Margaret’s ears heated. “Mr Thornton is hardly my friend.”
“Thornton! If ‘twere Thornton, I coul’ tell yo’ straight-like what I think on him, and he’d fight me like a man. But Hamper!”
She slowly resumed her seat, a pit forming in her stomach as the reality she had tried to ignore this last hour rose up to confront her. She had hoped Nicholas had not heard, but the man seemed to know every whisper in the whole city. And he was indignant.
He shook his head and his gaze hardened in glittering resentment. “Dinna think yo’d be like a’ the rest.”
“What can you mean by that?” she asked hoarsely.
Higgins snorted and ignored her. “Where’s my soup, Lass?” he demanded of Mary.
Mary hastened to bring her father something, and both pointedly looked away from Margaret.

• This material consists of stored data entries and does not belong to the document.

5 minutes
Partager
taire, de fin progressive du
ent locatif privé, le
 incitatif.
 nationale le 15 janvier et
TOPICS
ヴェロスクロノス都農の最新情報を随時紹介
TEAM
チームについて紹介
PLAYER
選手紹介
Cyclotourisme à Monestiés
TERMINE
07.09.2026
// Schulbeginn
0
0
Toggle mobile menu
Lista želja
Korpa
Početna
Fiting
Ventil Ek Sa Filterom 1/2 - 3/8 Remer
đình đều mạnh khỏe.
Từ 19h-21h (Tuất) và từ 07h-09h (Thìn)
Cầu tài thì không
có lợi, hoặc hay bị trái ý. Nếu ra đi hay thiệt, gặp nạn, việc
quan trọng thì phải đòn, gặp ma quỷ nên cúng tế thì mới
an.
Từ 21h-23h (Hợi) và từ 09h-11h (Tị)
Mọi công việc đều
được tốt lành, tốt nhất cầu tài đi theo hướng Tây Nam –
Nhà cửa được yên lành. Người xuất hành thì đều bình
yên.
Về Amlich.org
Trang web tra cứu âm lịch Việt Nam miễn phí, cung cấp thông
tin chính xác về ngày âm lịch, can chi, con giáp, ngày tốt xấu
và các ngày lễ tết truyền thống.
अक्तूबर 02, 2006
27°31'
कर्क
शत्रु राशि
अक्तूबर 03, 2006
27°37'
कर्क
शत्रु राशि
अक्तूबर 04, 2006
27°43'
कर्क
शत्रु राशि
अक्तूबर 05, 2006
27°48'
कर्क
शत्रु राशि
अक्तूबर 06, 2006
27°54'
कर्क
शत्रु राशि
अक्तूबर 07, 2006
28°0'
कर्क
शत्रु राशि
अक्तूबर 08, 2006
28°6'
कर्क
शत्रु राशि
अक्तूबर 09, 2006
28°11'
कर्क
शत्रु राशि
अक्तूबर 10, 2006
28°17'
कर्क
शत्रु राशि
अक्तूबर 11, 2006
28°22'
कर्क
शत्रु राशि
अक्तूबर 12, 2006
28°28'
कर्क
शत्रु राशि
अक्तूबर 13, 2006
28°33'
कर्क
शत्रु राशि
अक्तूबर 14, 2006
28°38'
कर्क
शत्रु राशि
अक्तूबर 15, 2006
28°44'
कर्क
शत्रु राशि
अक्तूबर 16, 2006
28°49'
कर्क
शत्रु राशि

She felt her shoulders hunching consciously as she gazed between them. She had thought that here, at least, she might still be welcome, but…perhaps not. “Nicholas,” she mumbled, “It is not what it appears.”
“Oh! ‘Tisn’t, ‘tis it?”
Margaret caught his eye, then glanced at the Boucher children gathered at his feet. “Just as you have made choices to protect others and do as you felt was right, so must I.”
He snorted and shook his head. “So that’s how it’s to be! What did I say, Mary? I allus said yo’d one day set up for one o’ the masters, but Hamper? Yo’ve sold out, Miss, and I’ll n’a say ‘nother word on it.”